It’s official: Long Island’s hometown NHL team, the New York Islanders, are leaving Nassau County in 2015 for Brooklyn’s Barclays Center, where they signed a 25-year lease.
Isles owner Charles Wang made the rumored announcement shortly after 1 p.m. Wednesday at the Barclays Center, where he was joined by Barclays Majority Owner and Developer Bruce Ratner, National Hockey League Commissioner Gary Bettman, Brooklyn Borough President Marty Markowitz, Isles General Manager Garth Snow and New York Mayor Mike Bloomberg.
“We tried very hard to keep the Islanders in their original home in Nassau County,” said Wang. “Unfortunately we were unable to achieve that dream.”
Wang, whose Lighthouse Development Project—the largest proposed mixed-use development on LI—has been stalled for years, added that he had spoken to Nassau County Executive Ed Mangano about his decision and reiterated his determination to make the Nassau Hub, where the Isles home of the Nassau Veterans Memorial Coliseum is located, a “destination.”
“He was surprised, obviously, very disappointed,” said Wang. “This has been a very long journey for the Islanders family.”
Mangano spearheaded an Aug. 1, 2011 public referendum on a proposed $400 million taxpayer funded reconstruction of the arena and its surrounding area that was rejected by county taxpayers yet still cost them $2.5 million to hold. He issued a statement that did not mention the franchise by name, but stated he would soon be announcing the selection of an economic development team “who will serve as a catalyst in redeveloping the Hub into a vibrant destination and job creation center.”
His Democratic opponents in the county legislature were quick to pounce.
“This is a sad day for Nassau County and unfortunately another crippling hit to our local economy,” Nassau Democratic Leader Kevan Abrahams said in a statement shortly after the relocation news. “To lose the Islanders, Nassau’s only professional sports franchise, is an epic failure of leadership at all levels. We must immediately start working on new ideas for the Hub so that the Coliseum does not sit as a crumbling eyesore for generations.”
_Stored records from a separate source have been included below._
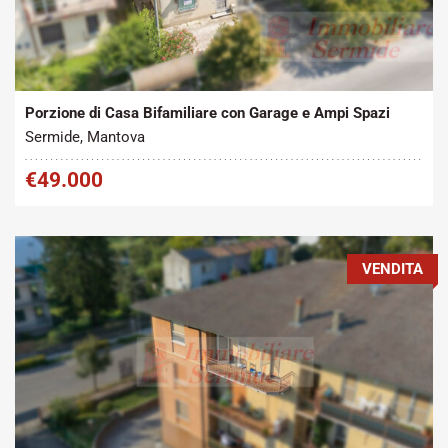
Tipo contratto:
Metratura Commerciale:
2
Vendita
200 m
Porzione di Casa Bifamiliare con Garage e Ampi Spazi
Sermide, Mantova
€49.000
VENDITA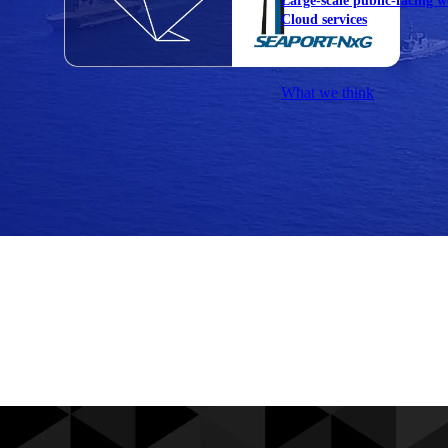
Large-scale public-facing w
Cloud services
Explore our services
What we think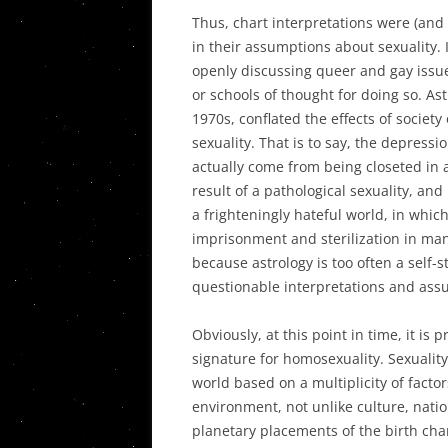
Thus, chart interpretations were (and 
in their assumptions about sexuality. 
openly discussing queer and gay issues
or schools of thought for doing so. Astr
1970s, conflated the effects of society
sexuality. That is to say, the depressi
actually come from being closeted in 
result of a pathological sexuality, an
a frighteningly hateful world, in whic
imprisonment and sterilization in many
because astrology is too often a self-
questionable interpretations and assu
Obviously, at this point in time, it is 
signature for homosexuality. Sexuality
world based on a multiplicity of facto
environment, not unlike culture, natio
planetary placements of the birth char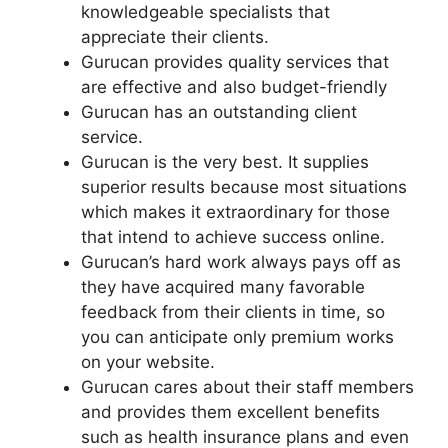
knowledgeable specialists that
appreciate their clients.
Gurucan provides quality services that
are effective and also budget-friendly
Gurucan has an outstanding client
service.
Gurucan is the very best. It supplies
superior results because most situations
which makes it extraordinary for those
that intend to achieve success online.
Gurucan’s hard work always pays off as
they have acquired many favorable
feedback from their clients in time, so
you can anticipate only premium works
on your website.
Gurucan cares about their staff members
and provides them excellent benefits
such as health insurance plans and even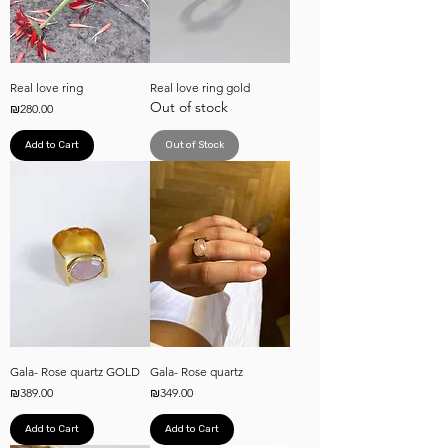
Real love ring
Real love ring gold
Out of stock
Price
₪280.00
Add to Cart
Out of Stock
Gala- Rose quartz GOLD
Gala- Rose quartz
Price
Price
₪389.00
₪349.00
Add to Cart
Add to Cart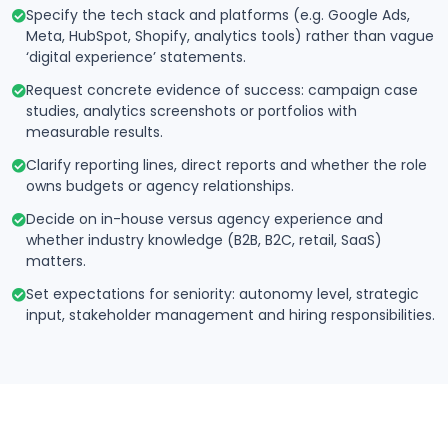
Specify the tech stack and platforms (e.g. Google Ads,
Meta, HubSpot, Shopify, analytics tools) rather than vague
‘digital experience’ statements.
Request concrete evidence of success: campaign case
studies, analytics screenshots or portfolios with
measurable results.
Clarify reporting lines, direct reports and whether the role
owns budgets or agency relationships.
Decide on in-house versus agency experience and
whether industry knowledge (B2B, B2C, retail, SaaS)
matters.
Set expectations for seniority: autonomy level, strategic
input, stakeholder management and hiring responsibilities.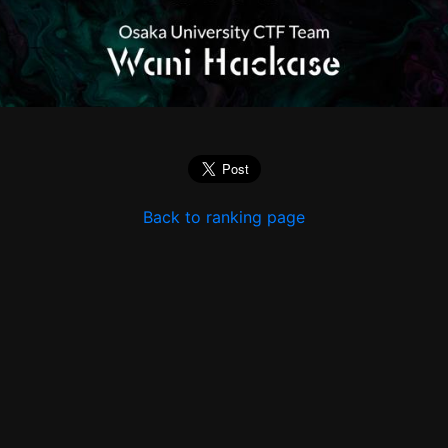
Back to ranking page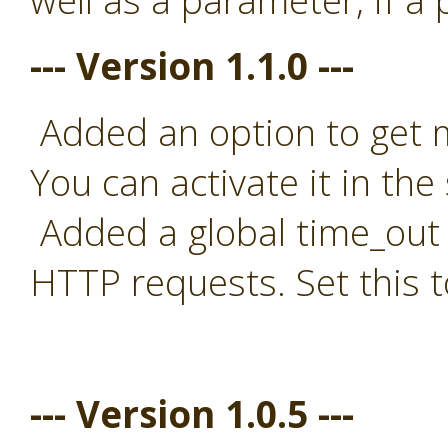
well as a parameter, if a
--- Version 1.1.0 ---
Added an option to get mo
You can activate it in the 
Added a global time_out t
HTTP requests. Set this t
--- Version 1.0.5 ---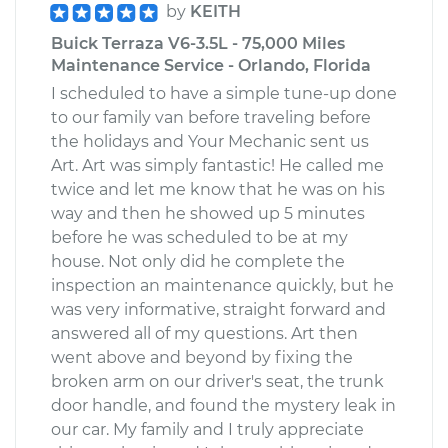
by
KEITH
Buick Terraza V6-3.5L - 75,000 Miles
Maintenance Service - Orlando, Florida
I scheduled to have a simple tune-up done
to our family van before traveling before
the holidays and Your Mechanic sent us
Art. Art was simply fantastic! He called me
twice and let me know that he was on his
way and then he showed up 5 minutes
before he was scheduled to be at my
house. Not only did he complete the
inspection an maintenance quickly, but he
was very informative, straight forward and
answered all of my questions. Art then
went above and beyond by fixing the
broken arm on our driver's seat, the trunk
door handle, and found the mystery leak in
our car. My family and I truly appreciate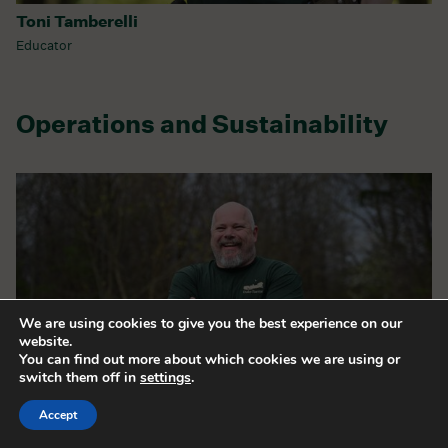
Toni Tamberelli
Educator
Operations and Sustainability
We are using cookies to give you the best experience on our
website.
You can find out more about which cookies we are using or
switch them off in
settings
.
Accept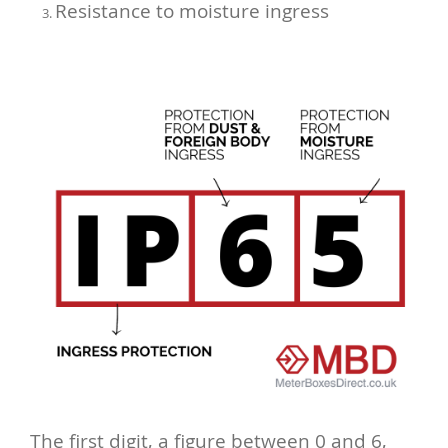
Resistance to moisture ingress
The first digit, a figure between 0 and 6,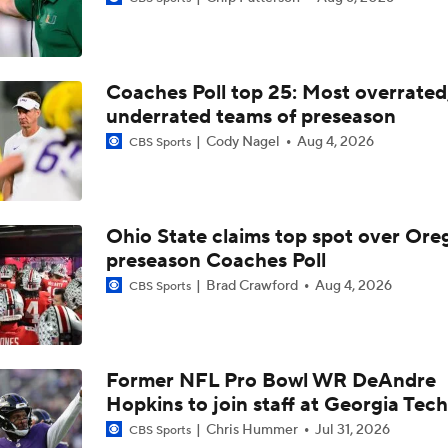
How Clemson is Dealing With NIL and Transfer Portal
Coaches Poll top 25: Most overrated
Clemson Turns To Chad Morris And Unproven QB On Offens
underrated teams of preseason
Cody Nagel
Aug 4, 2026
CBS Sports
Dabo Swinney, Clemson Seek A Return To Glory
Ohio State claims top spot over Ore
preseason Coaches Poll
Florida State's 2026 Schedule Breakdown
Brad Crawford
Aug 4, 2026
CBS Sports
Clemson Turns Keys Over To QB Christopher Vizzina
Former NFL Pro Bowl WR DeAndre
Hopkins to join staff at Georgia Tech
James Franklin's Impact on Virginia Tech's Transfer Class
Chris Hummer
Jul 31, 2026
CBS Sports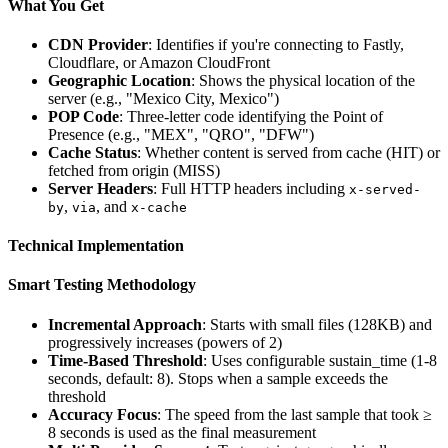
What You Get
CDN Provider
: Identifies if you're connecting to Fastly,
Cloudflare, or Amazon CloudFront
Geographic Location
: Shows the physical location of the
server (e.g., "Mexico City, Mexico")
POP Code
: Three-letter code identifying the Point of
Presence (e.g., "MEX", "QRO", "DFW")
Cache Status
: Whether content is served from cache (HIT) or
fetched from origin (MISS)
Server Headers
: Full HTTP headers including
x-served-
,
, and
by
via
x-cache
Technical Implementation
Smart Testing Methodology
Incremental Approach
: Starts with small files (128KB) and
progressively increases (powers of 2)
Time-Based Threshold
: Uses configurable sustain_time (1-8
seconds, default: 8). Stops when a sample exceeds the
threshold
Accuracy Focus
: The speed from the last sample that took ≥
8 seconds is used as the final measurement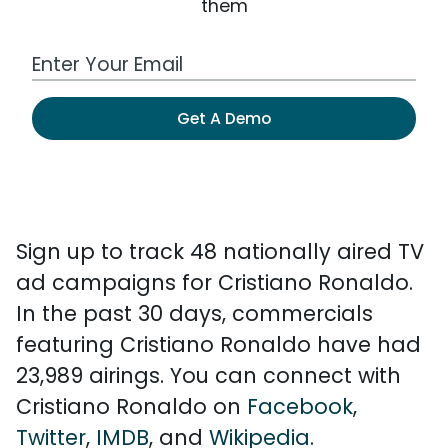
them
Work Email Address
Get A Demo
Sign up to track 48 nationally aired TV
ad campaigns for Cristiano Ronaldo.
In the past 30 days, commercials
featuring Cristiano Ronaldo have had
23,989 airings. You can connect with
Cristiano Ronaldo on
Facebook
,
Twitter
,
IMDB
, and
Wikipedia
.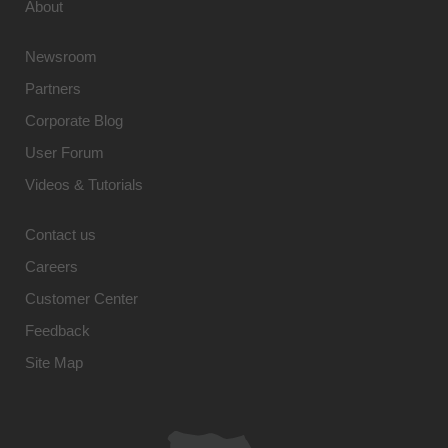
About
Newsroom
Partners
Corporate Blog
User Forum
Videos & Tutorials
Contact us
Careers
Customer Center
Feedback
Site Map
Others were more optimistic.
NHL Commissioner Bettman told Islanders fans: “You don’t have to worry about the future of the club, the club is staying local, you’ll be able to get here locally.”
“Charles Wang is the real hero today,” said Ratner. “He has kept this team in New York State.”
The departure was crushing for diehard Isles fan Leslie Martin, 30, of Hicksville.
“I am disappointed that more wasn’t done to keep the team in Nassau County,” she tells the Press. “It’s hard to give up my season tickets when I’m used to attending 40-plus games each year. I think this is only going to hurt Nassau County and the people who reside therein.”
The Islanders, who possess generations of fans on LI, became an NHL franchise in 1972. Despite the worst record in hockey history its inaugural year, the Isles began their ascent to legendary “Dynasty” status less than a decade later, winning the Stanley Cup four years in a row from 1980 to 1984—a feat only eight other teams have been able to accomplish in the history of the NHL.